What is needed -
Report each line of the entries that contains the word "Tamil", copied in full.

╭─ Record extracts

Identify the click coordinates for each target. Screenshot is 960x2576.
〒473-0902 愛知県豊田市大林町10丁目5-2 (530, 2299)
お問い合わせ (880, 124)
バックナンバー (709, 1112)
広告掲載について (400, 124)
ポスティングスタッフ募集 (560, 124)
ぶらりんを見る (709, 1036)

╰─
╭─ Record extracts

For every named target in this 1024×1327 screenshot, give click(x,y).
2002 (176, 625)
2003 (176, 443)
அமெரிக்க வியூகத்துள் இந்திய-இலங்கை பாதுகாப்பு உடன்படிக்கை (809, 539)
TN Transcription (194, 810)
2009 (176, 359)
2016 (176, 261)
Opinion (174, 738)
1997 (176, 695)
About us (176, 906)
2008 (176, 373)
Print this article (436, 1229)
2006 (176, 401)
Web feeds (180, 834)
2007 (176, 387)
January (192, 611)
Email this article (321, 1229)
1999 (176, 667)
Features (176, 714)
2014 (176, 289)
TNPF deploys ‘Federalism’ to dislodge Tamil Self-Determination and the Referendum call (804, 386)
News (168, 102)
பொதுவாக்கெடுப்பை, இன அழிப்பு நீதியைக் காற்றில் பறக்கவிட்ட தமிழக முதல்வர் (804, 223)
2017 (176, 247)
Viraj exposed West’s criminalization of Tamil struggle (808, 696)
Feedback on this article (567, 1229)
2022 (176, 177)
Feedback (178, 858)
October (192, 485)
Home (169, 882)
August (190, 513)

╰─
╭─ Record extracts

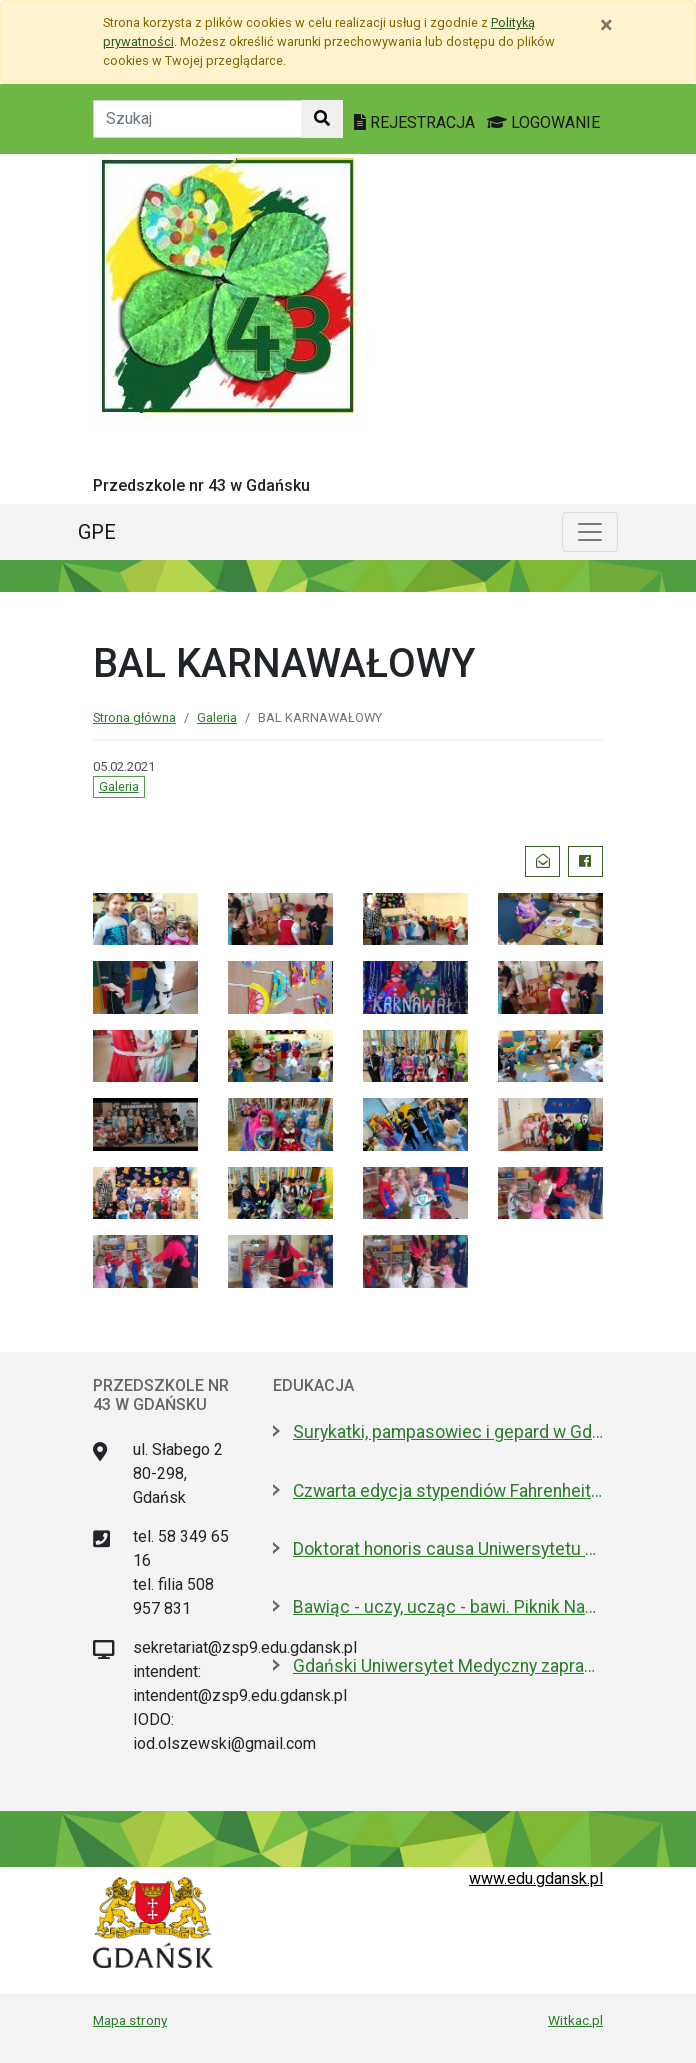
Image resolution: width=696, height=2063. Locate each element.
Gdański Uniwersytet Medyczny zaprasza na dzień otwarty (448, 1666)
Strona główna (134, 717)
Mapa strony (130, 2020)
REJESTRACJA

╰─

Result of the task -
TNPF deploys ‘Federalism’ to dislodge Tamil Self-Determination and the Referendum call (804, 386)
Viraj exposed West’s criminalization of Tamil struggle (808, 696)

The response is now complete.